DES QUESTIONNEMENTS SUR LA MASCULINITÉ À Arles, Liz Johnson Artur participe cet été à «Masculinités. La libération par la photographie » (2), une exposition collective qui analyse le concept de masculinité de 1960 à nos jours via les oeuvres de cinquante artistes. Parce que ses images s’inscrivent dans les problématiques du moment – patriarcat, stéréotypes masculins, perception des hommes par les femmes, politiques raciales –, elle a reçu en 2021 le prix Women in Motion, qui salue la carrière d’une photographe emblématique.
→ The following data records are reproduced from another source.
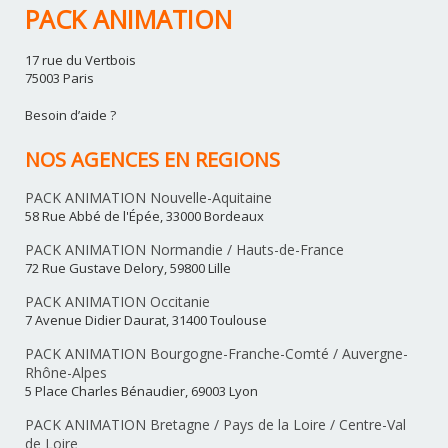
PACK ANIMATION
17 rue du Vertbois
75003 Paris
Besoin d’aide ?
NOS AGENCES EN REGIONS
PACK ANIMATION Nouvelle-Aquitaine
58 Rue Abbé de l'Épée, 33000 Bordeaux
PACK ANIMATION Normandie / Hauts-de-France
72 Rue Gustave Delory, 59800 Lille
PACK ANIMATION Occitanie
7 Avenue Didier Daurat, 31400 Toulouse
PACK ANIMATION Bourgogne-Franche-Comté / Auvergne-
Rhône-Alpes
5 Place Charles Bénaudier, 69003 Lyon
PACK ANIMATION Bretagne / Pays de la Loire / Centre-Val
de Loire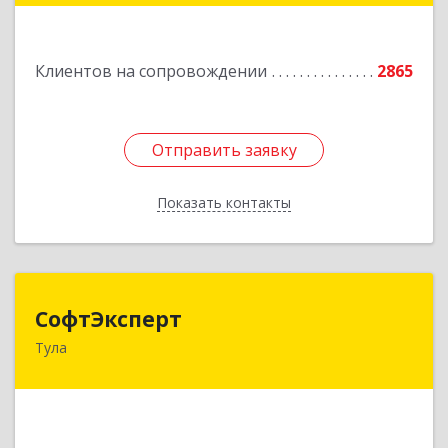
Подробнее
Клиентов на сопровождении
2865
Отправить заявку
Отправить заявку
Показать контакты
Назад
СофтЭксперт
СофтЭксперт
Тула
300013, Тульская обл, Тула г, Болдина ул, дом №
41А, пом.47, оф.1-4
Подробнее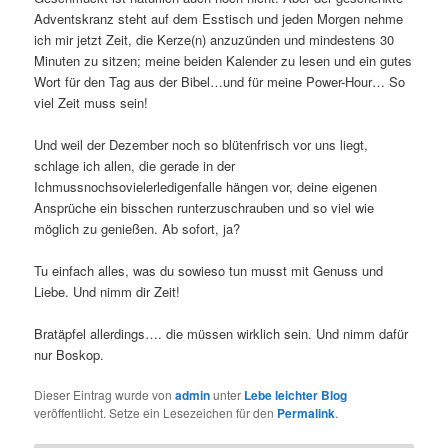
Adventskranz steht auf dem Esstisch und jeden Morgen nehme
ich mir jetzt Zeit, die Kerze(n) anzuzünden und mindestens 30
Minuten zu sitzen; meine beiden Kalender zu lesen und ein gutes
Wort für den Tag aus der Bibel…und für meine Power-Hour… So
viel Zeit muss sein!
Und weil der Dezember noch so blütenfrisch vor uns liegt,
schlage ich allen, die gerade in der
Ichmussnochsovielerledigenfalle hängen vor, deine eigenen
Ansprüche ein bisschen runterzuschrauben und so viel wie
möglich zu genießen. Ab sofort, ja?
Tu einfach alles, was du sowieso tun musst mit Genuss und
Liebe. Und nimm dir Zeit!
Bratäpfel allerdings…. die müssen wirklich sein. Und nimm dafür
nur Boskop.
Dieser Eintrag wurde von
admin
unter
Lebe leichter Blog
veröffentlicht. Setze ein Lesezeichen für den
Permalink
.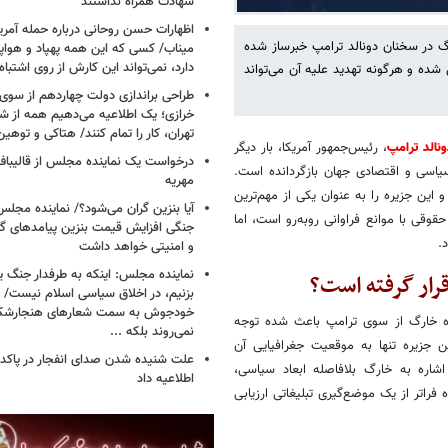
شهادت همراه نداشتند
اظهارات حسن روحانی درباره حمله آمری
رگ در سخنان دونالد ترامپ خبرساز شده
میناب/ کسی که این همه پهپاد و هواپی
دارد، نمی‌تواند این کارش از روی اشتباه
 شده و هرگونه تهدید علیه آن می‌تواند
طراحی براندازی دولت چهاردهم از سوی
خرازی؛ یک اطلاعیه می‌دهیم همه از شهر
تهران، کار را تمام کنند/ هتاکی و توهی
نالد ترامپ
، رئیس‌جمهور آمریکا، بار دیگر
درخواست یک نماینده مجلس از قالیباف 
سیاسی و اقتصادی جهان بازگردانده است.
مهریه
 این جزیره را به عنوان یکی از مهم‌ترین
آیا بنزین گران می‌شود؟/ نماینده مجلس
وقی با موانع فراوانی روبه‌رو است، اما
جنگی افزایش قیمت بنزین پیامدهای گ
.
و امنیتی خواهد داشت
نماینده مجلس: اینکه به طرفدار جنگ ی
قرار گرفته است؟
بزنیم، در اخلاق سیاسی اسلام نیست/ 
خودجوش به سمت شعارهای هنجارش
یره خارگ از سوی ترامپ باعث شده توجه
نمی‌روند بلکه ...
ن جزیره تنها به موقعیت جغرافیایی آن
علت شنیده شدن صدای انفجار در پاک
شاره به خارگ بلافاصله ابعاد سیاسی،
اطلاعیه داد
 فراتر از یک موضع‌گیری تبلیغاتی ارزیابی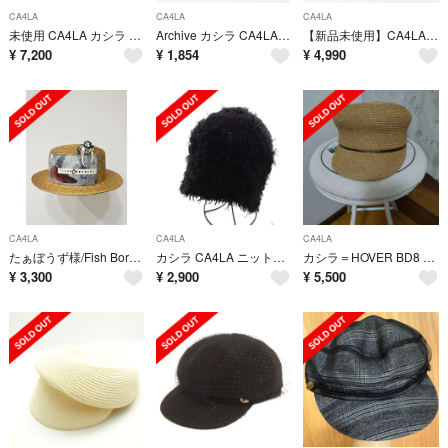
CA4LA
CA4LA
CA4LA
未使用 CA4LA カシラ キャスケット ペーパー他 リボン ハット レディース AO4300
Archive カシラ CA4LA ポリエステル 中折れ ストローハット ピンク┃日本製 帽子【2400015037783】
【新品未使用】CA4LA カシラ SIMONE シモネ メルトハット ブラック
¥
7,200
¥
1,854
¥
4,990
CA4LA
CA4LA
CA4LA
たぁぼうず様/Fish Born Chips フィッシュボーンチップス 麦わら帽子
カシラ CA4LA ニット帽 ニットキャップ ビーニー 帽子 ラメ 黒
カシラ＝HOVER BD8 キャスケット
¥
3,300
¥
2,900
¥
5,500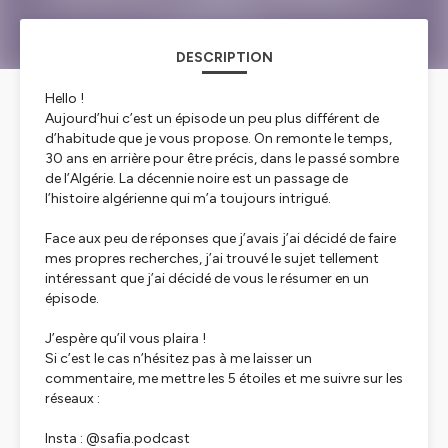
DESCRIPTION
Hello !
Aujourd’hui c’est un épisode un peu plus différent de
d’habitude que je vous propose. On remonte le temps,
30 ans en arrière pour être précis, dans le passé sombre
de l’Algérie. La décennie noire est un passage de
l’histoire algérienne qui m’a toujours intrigué.
Face aux peu de réponses que j’avais j’ai décidé de faire
mes propres recherches, j’ai trouvé le sujet tellement
intéressant que j’ai décidé de vous le résumer en un
épisode.
J’espère qu’il vous plaira !
Si c’est le cas n’hésitez pas à me laisser un
commentaire, me mettre les 5 étoiles et me suivre sur les
réseaux :
Insta : @safia.podcast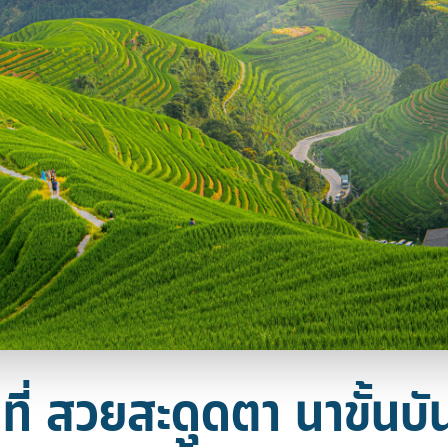
ี่ สวยสะดุดตา นาขั้นบั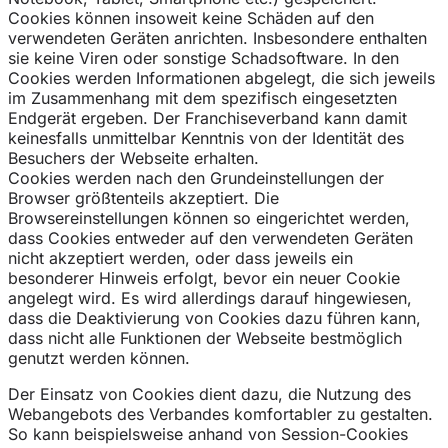
Cookies können insoweit keine Schäden auf den
verwendeten Geräten anrichten. Insbesondere enthalten
sie keine Viren oder sonstige Schadsoftware. In den
Cookies werden Informationen abgelegt, die sich jeweils
im Zusammenhang mit dem spezifisch eingesetzten
Endgerät ergeben. Der Franchiseverband kann damit
keinesfalls unmittelbar Kenntnis von der Identität des
Besuchers der Webseite erhalten.
Cookies werden nach den Grundeinstellungen der
Browser größtenteils akzeptiert. Die
Browsereinstellungen können so eingerichtet werden,
dass Cookies entweder auf den verwendeten Geräten
nicht akzeptiert werden, oder dass jeweils ein
besonderer Hinweis erfolgt, bevor ein neuer Cookie
angelegt wird. Es wird allerdings darauf hingewiesen,
dass die Deaktivierung von Cookies dazu führen kann,
dass nicht alle Funktionen der Webseite bestmöglich
genutzt werden können.
Der Einsatz von Cookies dient dazu, die Nutzung des
Webangebots des Verbandes komfortabler zu gestalten.
So kann beispielsweise anhand von Session-Cookies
UNE APPROCHE COLLABORATIVE
Tandis que les médias ont tendance, selon la photographe, à déshumaniser les Noir·es, son travail réfute tout cliché et reflète la capacité de ses sujets à déterminer comment ils se présentent. Elle produit ainsi des portraits qui la renvoient à ses questionnements sociétaux – comment rendre compte de communautés invisibilisées? – mais aussi sur sa pratique photographique – comment établir un rapport dépourvu de domination entre elle et les personnes qui posent devant son objectif?
1. Rencontres de la photographie d’Arles, du 4 juillet au 26 septembre 2021. rencontres-arles.com
2. À Mécanique Générale. Elle participe aussi à l’exposition collective «The new black vanguard. Photographie entre art et mode», à l’église Sainte-Anne.